(EXERCISE DATA begins)
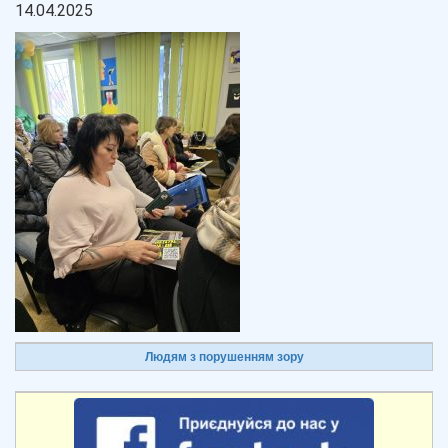
14.04.2025
Людям з порушенням зору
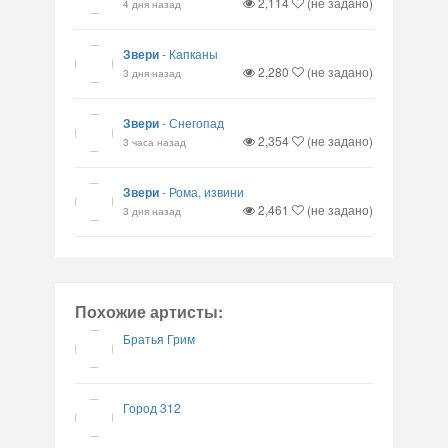
2,114
(не задано)
4 дня назад
Звери
-
Капканы
2,280
(не задано)
3 дня назад
Звери
-
Снегопад
2,354
(не задано)
3 часа назад
Звери
-
Рома, извини
2,461
(не задано)
3 дня назад
Похожие артисты:
Братья Грим
Город 312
(EXERCISE DATA ends)
◆ TASK DESCRIPTION ◆
In your copy, repeat each record exactly and include no pictures.

◆ THE ANSWER ◆
14.04.2025
Людям з порушенням зору
2,114
(не задано)
4 дня назад
Звери
-
Капканы
2,280
(не задано)
3 дня назад
Звери
-
Снегопад
2,354
(не задано)
3 часа назад
Звери
-
Рома, извини
2,461
(не задано)
3 дня назад
Похожие артисты:
Братья Грим
Город 312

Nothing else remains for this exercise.